Where the records below show the word "facility" in a line, please copy that line.

(Page images and extracted text)
+++
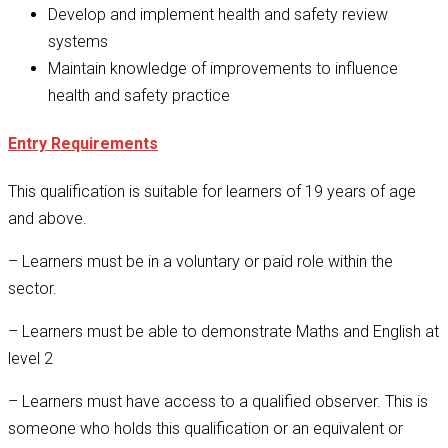
Develop and implement health and safety review
systems
Maintain knowledge of improvements to influence
health and safety practice
Entry Requirements
This qualification is suitable for learners of 19 years of age
and above.
– Learners must be in a voluntary or paid role within the
sector.
– Learners must be able to demonstrate Maths and English at
level 2
– Learners must have access to a qualified observer. This is
someone who holds this qualification or an equivalent or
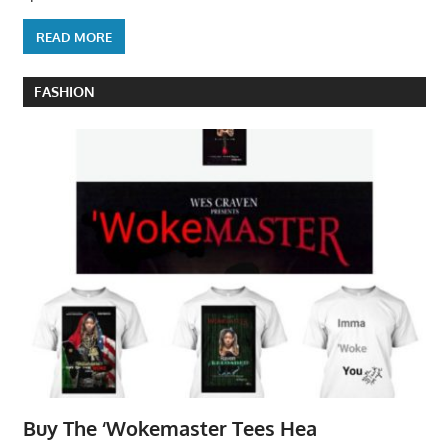
READ MORE
FASHION
Buy The ‘Wokemaster Tees Hea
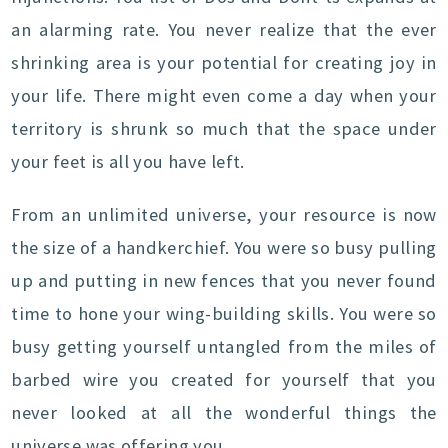
an alarming rate. You never realize that the ever
shrinking area is your potential for creating joy in
your life. There might even come a day when your
territory is shrunk so much that the space under
your feet is all you have left.
From an unlimited universe, your resource is now
the size of a handkerchief. You were so busy pulling
up and putting in new fences that you never found
time to hone your wing-building skills. You were so
busy getting yourself untangled from the miles of
barbed wire you created for yourself that you
never looked at all the wonderful things the
universe was offering you.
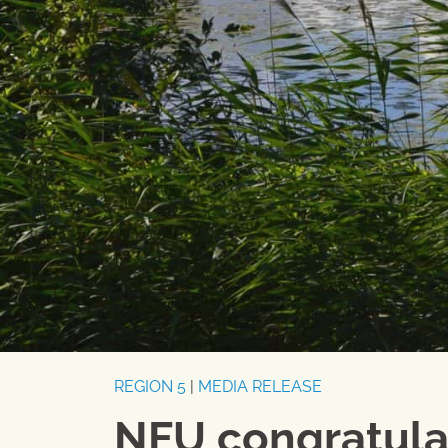
REGION 5
|
MEDIA RELEASE
NFU congratula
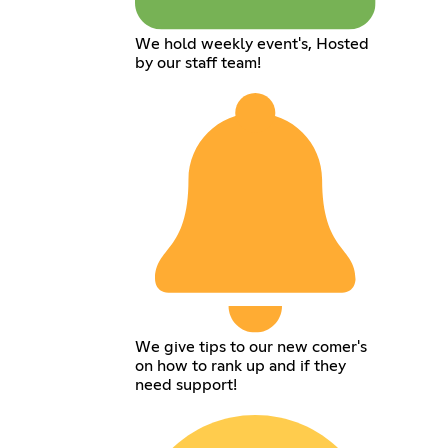
We hold weekly event's, Hosted
by our staff team!
We give tips to our new comer's
on how to rank up and if they
need support!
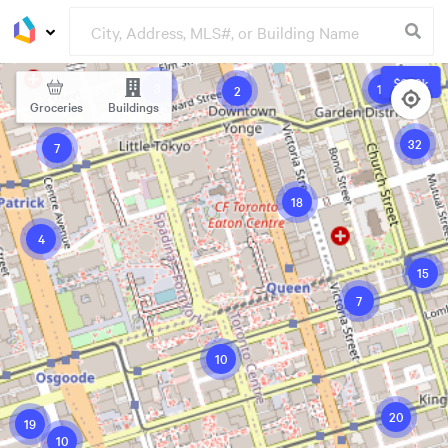
$339k
3
19
2
Groceries
Buildings
32
7
18
4
15
7
10
20
19
10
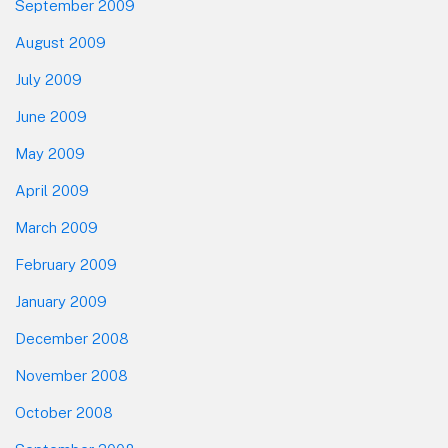
September 2009
August 2009
July 2009
June 2009
May 2009
April 2009
March 2009
February 2009
January 2009
December 2008
November 2008
October 2008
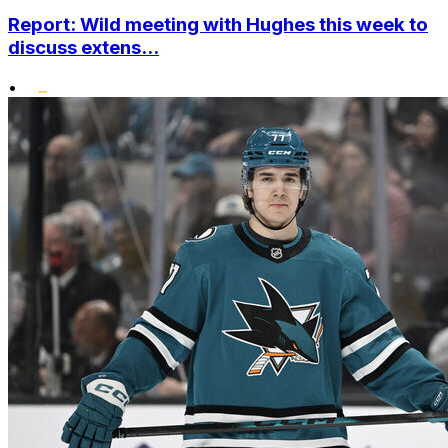
Report: Wild meeting with Hughes this week to
discuss extens...
•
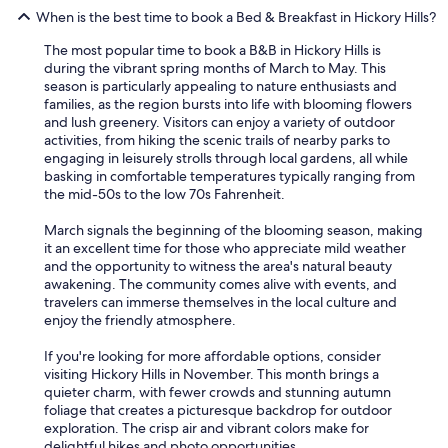
!
When is the best time to book a Bed & Breakfast in Hickory Hills?
"
The most popular time to book a B&B in Hickory Hills is
during the vibrant spring months of March to May. This
season is particularly appealing to nature enthusiasts and
families, as the region bursts into life with blooming flowers
and lush greenery. Visitors can enjoy a variety of outdoor
activities, from hiking the scenic trails of nearby parks to
engaging in leisurely strolls through local gardens, all while
basking in comfortable temperatures typically ranging from
the mid-50s to the low 70s Fahrenheit.
March signals the beginning of the blooming season, making
it an excellent time for those who appreciate mild weather
and the opportunity to witness the area's natural beauty
awakening. The community comes alive with events, and
travelers can immerse themselves in the local culture and
enjoy the friendly atmosphere.
If you're looking for more affordable options, consider
visiting Hickory Hills in November. This month brings a
quieter charm, with fewer crowds and stunning autumn
foliage that creates a picturesque backdrop for outdoor
exploration. The crisp air and vibrant colors make for
delightful hikes and photo opportunities.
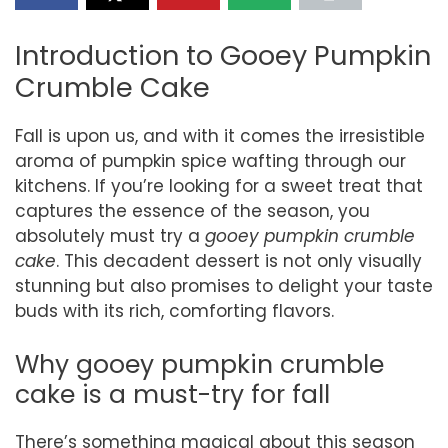
Introduction to Gooey Pumpkin
Crumble Cake
Fall is upon us, and with it comes the irresistible
aroma of pumpkin spice wafting through our
kitchens. If you’re looking for a sweet treat that
captures the essence of the season, you
absolutely must try a
gooey pumpkin crumble
cake
. This decadent dessert is not only visually
stunning but also promises to delight your taste
buds with its rich, comforting flavors.
Why gooey pumpkin crumble
cake is a must-try for fall
There’s something magical about this season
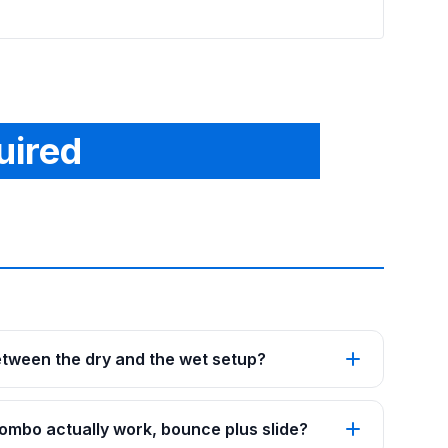
uired
etween the dry and the wet setup?
mbo actually work, bounce plus slide?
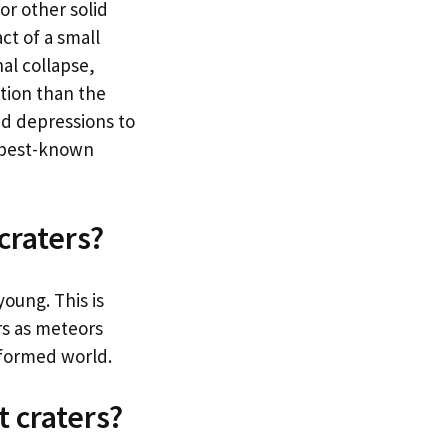
or other solid
ct of a small
nal collapse,
ation than the
ed depressions to
e best-known
craters?
young. This is
rs as meteors
y-formed world.
t craters?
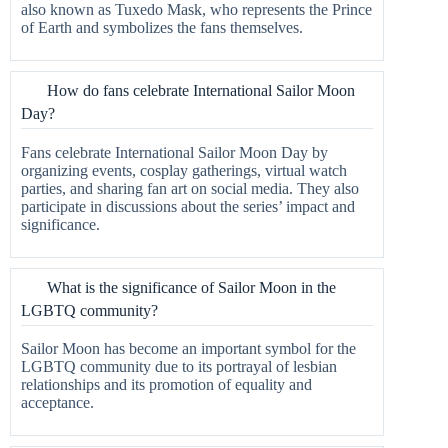
also known as Tuxedo Mask, who represents the Prince
of Earth and symbolizes the fans themselves.
How do fans celebrate International Sailor Moon
Day?
Fans celebrate International Sailor Moon Day by
organizing events, cosplay gatherings, virtual watch
parties, and sharing fan art on social media. They also
participate in discussions about the series’ impact and
significance.
What is the significance of Sailor Moon in the
LGBTQ community?
Sailor Moon has become an important symbol for the
LGBTQ community due to its portrayal of lesbian
relationships and its promotion of equality and
acceptance.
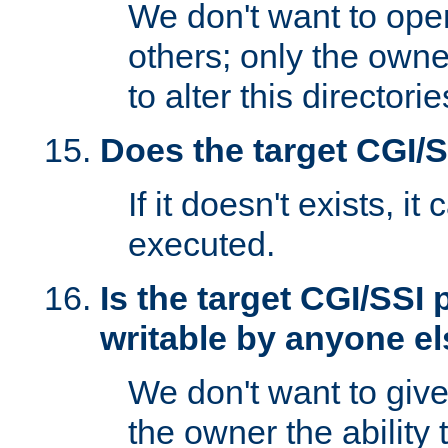
We don't want to open
others; only the own
to alter this directori
Does the target CGI/
If it doesn't exists, it
executed.
Is the target CGI/SSI
writable by anyone e
We don't want to giv
the owner the ability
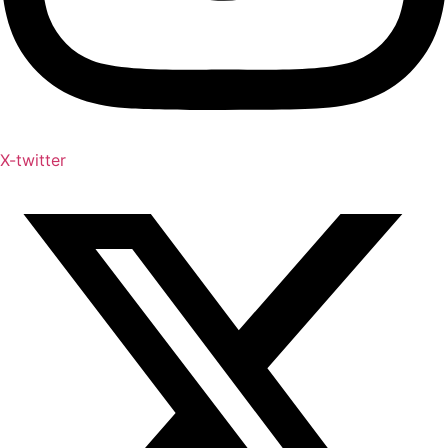
X-twitter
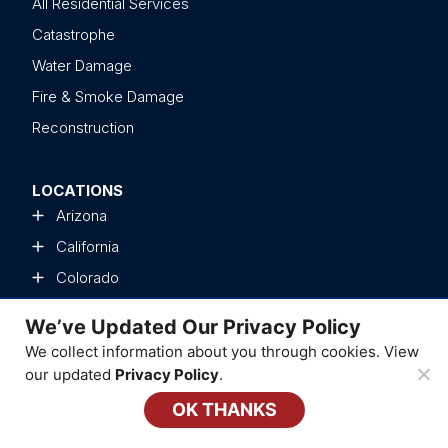
All Residential Services
Catastrophe
Water Damage
Fire & Smoke Damage
Reconstruction
LOCATIONS
Arizona
California
Colorado
Delaware
We’ve Updated Our Privacy Policy
Florida
We collect information about you through cookies. View
Georgia
our updated
Privacy Policy
.
Kentucky
OK THANKS
Illinois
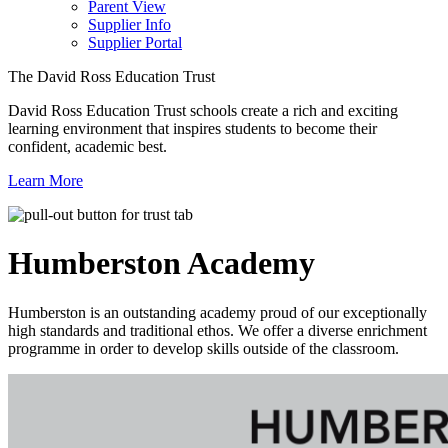
Parent View
Supplier Info
Supplier Portal
The David Ross Education Trust
David Ross Education Trust schools create a rich and exciting
learning environment that inspires students to become their
confident, academic best.
Learn More
Humberston
Academy
Humberston is an outstanding academy proud of our exceptionally
high standards and traditional ethos. We offer a diverse enrichment
programme in order to develop skills outside of the classroom.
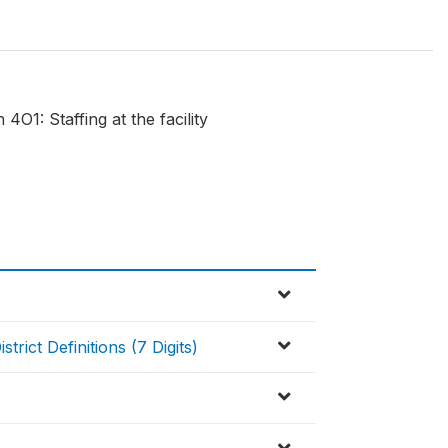
O1: Staffing at the facility
rict Definitions (7 Digits)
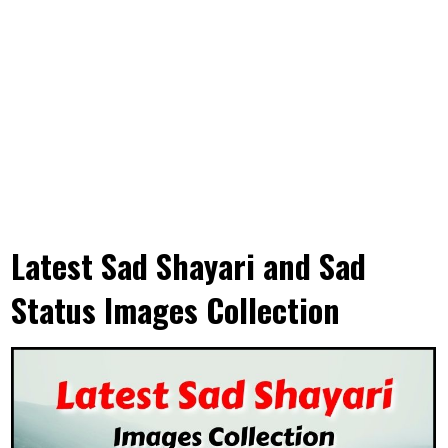
Latest Sad Shayari and Sad
Status Images Collection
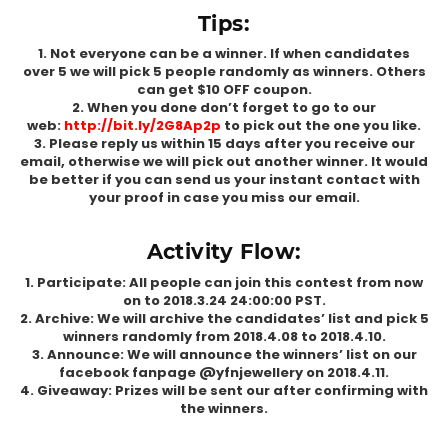
Tips:
1. Not everyone can be a winner. If when candidates
over 5 we will pick 5 people randomly as winners. Others
can get $10 OFF coupon.
2. When you done don’t forget to go to our
web:
http://bit.ly/2G8Ap2p
to pick out the one you like.
3. Please reply us within 15 days after you receive our
email, otherwise we will pick out another winner. It would
be better if you can send us your instant contact with
your proof in case you miss our email.
Activity Flow:
1. Participate: All people can join this contest from now
on to 2018.3.24 24:00:00 PST.
2. Archive: We will archive the candidates’ list and pick 5
winners randomly from 2018.4.08 to 2018.4.10.
3. Announce: We will announce the winners’ list on our
facebook fanpage @yfnjewellery on 2018.4.11.
4. Giveaway: Prizes will be sent our after confirming with
the winners.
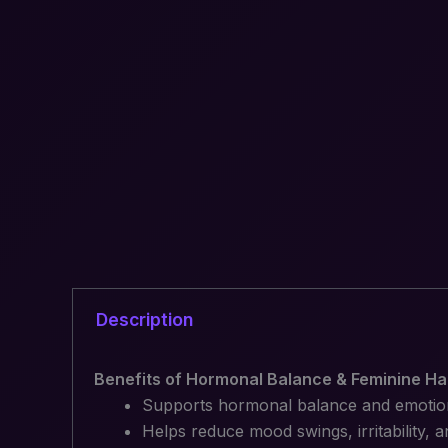
Description
Benefits of Hormonal Balance & Feminine Ha
Supports hormonal balance and emotiona
Helps reduce mood swings, irritability,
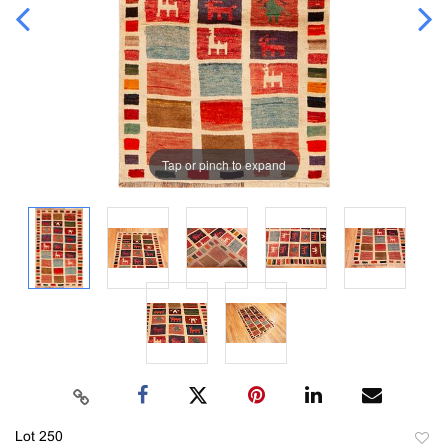
Tap or pinch to expand
Lot 250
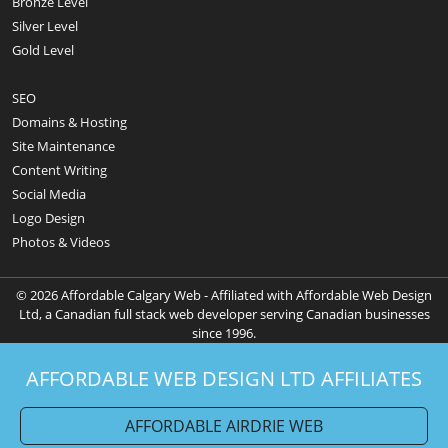
Bronze Level
Silver Level
Gold Level
SEO
Domains & Hosting
Site Maintenance
Content Writing
Social Media
Logo Design
Photos & Videos
© 2026 Affordable Calgary Web - Affiliated with Affordable Web Design
Ltd, a Canadian full stack web developer serving Canadian businesses
since 1996.
AFFORDABLE WEB DESIGN LTD AFFILIATES
AFFORDABLE AIRDRIE WEB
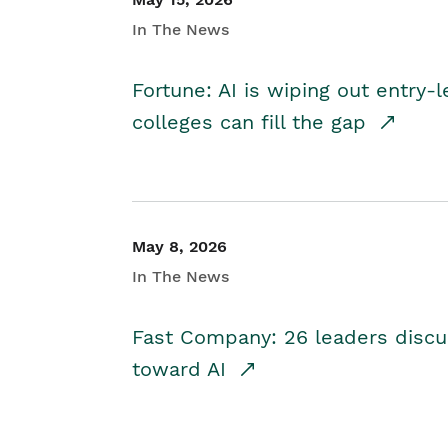
In The News
Fortune: AI is wiping out entry-
colleges can fill the gap
May 8, 2026
In The News
Fast Company: 26 leaders discus
toward AI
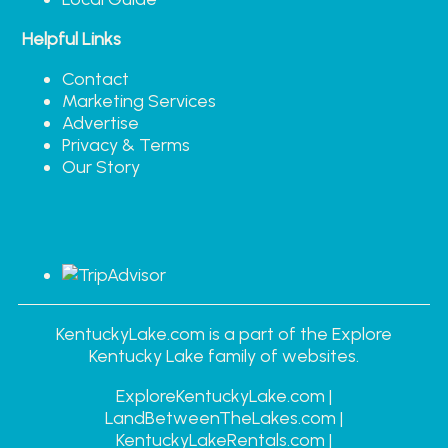
Helpful Links
Contact
Marketing Services
Advertise
Privacy & Terms
Our Story
KentuckyLake.com is a part of the Explore
Kentucky Lake family of websites.
ExploreKentuckyLake.com |
LandBetweenTheLakes.com |
KentuckyLakeRentals.com |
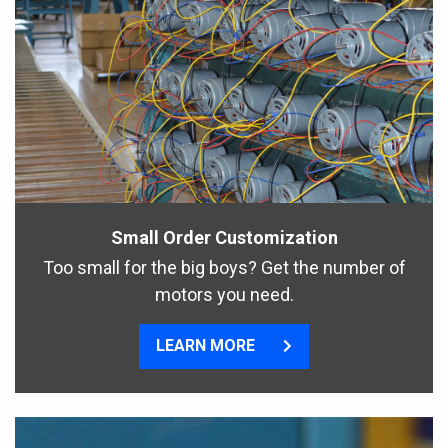
Small Order Customization
Too small for the big boys? Get the number of
motors you need.
LEARN MORE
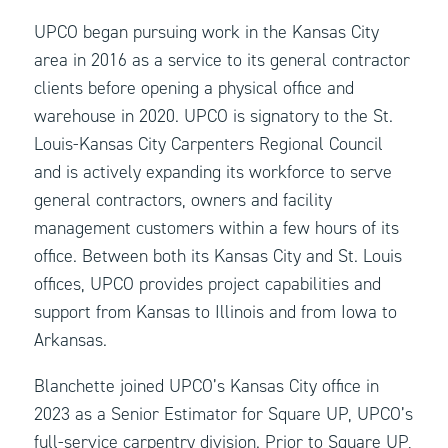
UPCO began pursuing work in the Kansas City
area in 2016 as a service to its general contractor
clients before opening a physical office and
warehouse in 2020. UPCO is signatory to the St.
Louis-Kansas City Carpenters Regional Council
and is actively expanding its workforce to serve
general contractors, owners and facility
management customers within a few hours of its
office. Between both its Kansas City and St. Louis
offices, UPCO provides project capabilities and
support from Kansas to Illinois and from Iowa to
Arkansas.
Blanchette joined UPCO’s Kansas City office in
2023 as a Senior Estimator for Square UP, UPCO’s
full-service carpentry division. Prior to Square UP,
+++
— Task response —
O1: Staffing at the facility
general contractors, owners and facility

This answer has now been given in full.